Washington, DC - George W Bush solemnly intoned words of praise and of warning, in a press conference called in response to the death of Gary Gygax.
"Mr. Gaygux was a great American," said Bush, "Bestly he is known perhaps for his invention of the game of Risk (tm). Many of America's Commanders-in-Chiefs learned basic elements of strategy from Jeff's game."
Reporter: "Sir, wasn't Mr. Gygax better known for his work, with David Arneson, in developing Dungeons and Dragons (tm)?"
Bush: No. Believe me, I played a lot of Risk in college, and learned many valuable lessons about how to conquer the Middle East. For example, you'd don't need to put many armies in Afghanistan to control the Middle East; just leave maybe one or two guys, it'll be o.k."
Reporter: "But, sir, Risk was invented by Frenchman Albert Lamorisse, was it not?"
Bush: "I'm not going to disclose all of the intelligence reports we have received from our allies, but one thing is clear: Jeff Gaxgay was well known as the inventor of Risk even before 9/11. You-all may be willing to take that risk, but I listened to the generals on the ground. And then I carefully shook the dice in that little clear plastic box. And - the most awesome decision a commander-in-chief can make - then I threw them right into the biggest pile of armies on the board. Heh - what a mess that makes! The other guys always quit if you keep doing that!"

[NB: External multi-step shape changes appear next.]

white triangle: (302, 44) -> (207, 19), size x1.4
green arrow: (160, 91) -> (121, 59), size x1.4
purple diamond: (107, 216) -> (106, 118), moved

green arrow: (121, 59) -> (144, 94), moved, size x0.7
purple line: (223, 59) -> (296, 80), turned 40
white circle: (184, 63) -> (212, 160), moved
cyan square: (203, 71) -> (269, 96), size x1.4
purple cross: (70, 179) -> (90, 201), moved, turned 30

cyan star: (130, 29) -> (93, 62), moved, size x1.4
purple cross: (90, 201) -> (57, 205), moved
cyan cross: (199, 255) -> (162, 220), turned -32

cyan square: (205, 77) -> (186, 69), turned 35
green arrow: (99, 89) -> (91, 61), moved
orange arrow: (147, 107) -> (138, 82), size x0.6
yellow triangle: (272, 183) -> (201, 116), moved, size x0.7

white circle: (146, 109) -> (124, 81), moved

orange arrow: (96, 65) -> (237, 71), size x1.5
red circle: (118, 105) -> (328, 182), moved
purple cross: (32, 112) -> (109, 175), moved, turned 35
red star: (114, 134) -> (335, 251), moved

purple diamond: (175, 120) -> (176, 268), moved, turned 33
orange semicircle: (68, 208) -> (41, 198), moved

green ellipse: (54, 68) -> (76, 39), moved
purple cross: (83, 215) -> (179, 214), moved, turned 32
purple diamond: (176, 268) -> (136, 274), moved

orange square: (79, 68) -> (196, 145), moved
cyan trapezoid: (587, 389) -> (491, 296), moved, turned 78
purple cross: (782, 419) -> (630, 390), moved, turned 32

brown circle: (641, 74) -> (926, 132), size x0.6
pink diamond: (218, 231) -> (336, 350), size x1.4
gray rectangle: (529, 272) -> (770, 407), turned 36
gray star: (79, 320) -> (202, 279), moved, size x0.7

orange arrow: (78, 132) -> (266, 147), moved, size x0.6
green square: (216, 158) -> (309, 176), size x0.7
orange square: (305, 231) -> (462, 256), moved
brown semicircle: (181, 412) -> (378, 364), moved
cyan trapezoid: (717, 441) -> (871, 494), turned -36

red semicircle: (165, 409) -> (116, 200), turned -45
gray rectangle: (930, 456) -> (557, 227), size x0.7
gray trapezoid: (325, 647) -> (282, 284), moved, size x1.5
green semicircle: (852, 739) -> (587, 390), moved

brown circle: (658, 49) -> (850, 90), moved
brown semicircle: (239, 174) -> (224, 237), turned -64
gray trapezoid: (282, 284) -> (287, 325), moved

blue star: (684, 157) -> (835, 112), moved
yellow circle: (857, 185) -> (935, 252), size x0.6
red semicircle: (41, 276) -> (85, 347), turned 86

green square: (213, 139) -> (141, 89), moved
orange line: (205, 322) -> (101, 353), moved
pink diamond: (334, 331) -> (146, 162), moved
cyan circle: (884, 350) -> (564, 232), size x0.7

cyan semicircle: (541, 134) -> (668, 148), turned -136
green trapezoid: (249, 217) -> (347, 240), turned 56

Reporter: "Sir, do you have any final remarks about the beloved Mr. Gygax?"
Bush: "Heh. Yeah. When I am reflectful about so great an American, I hope my successors will look back on me and say that I knew when to throw the dice, and when to pass them on to the next guy. Because 'dice' is the plural of 'die', and Mr. Gugax has died, or as we say in Texas, passed one. And when I leave office, I intend to pass on a lot of dieing to the next guy."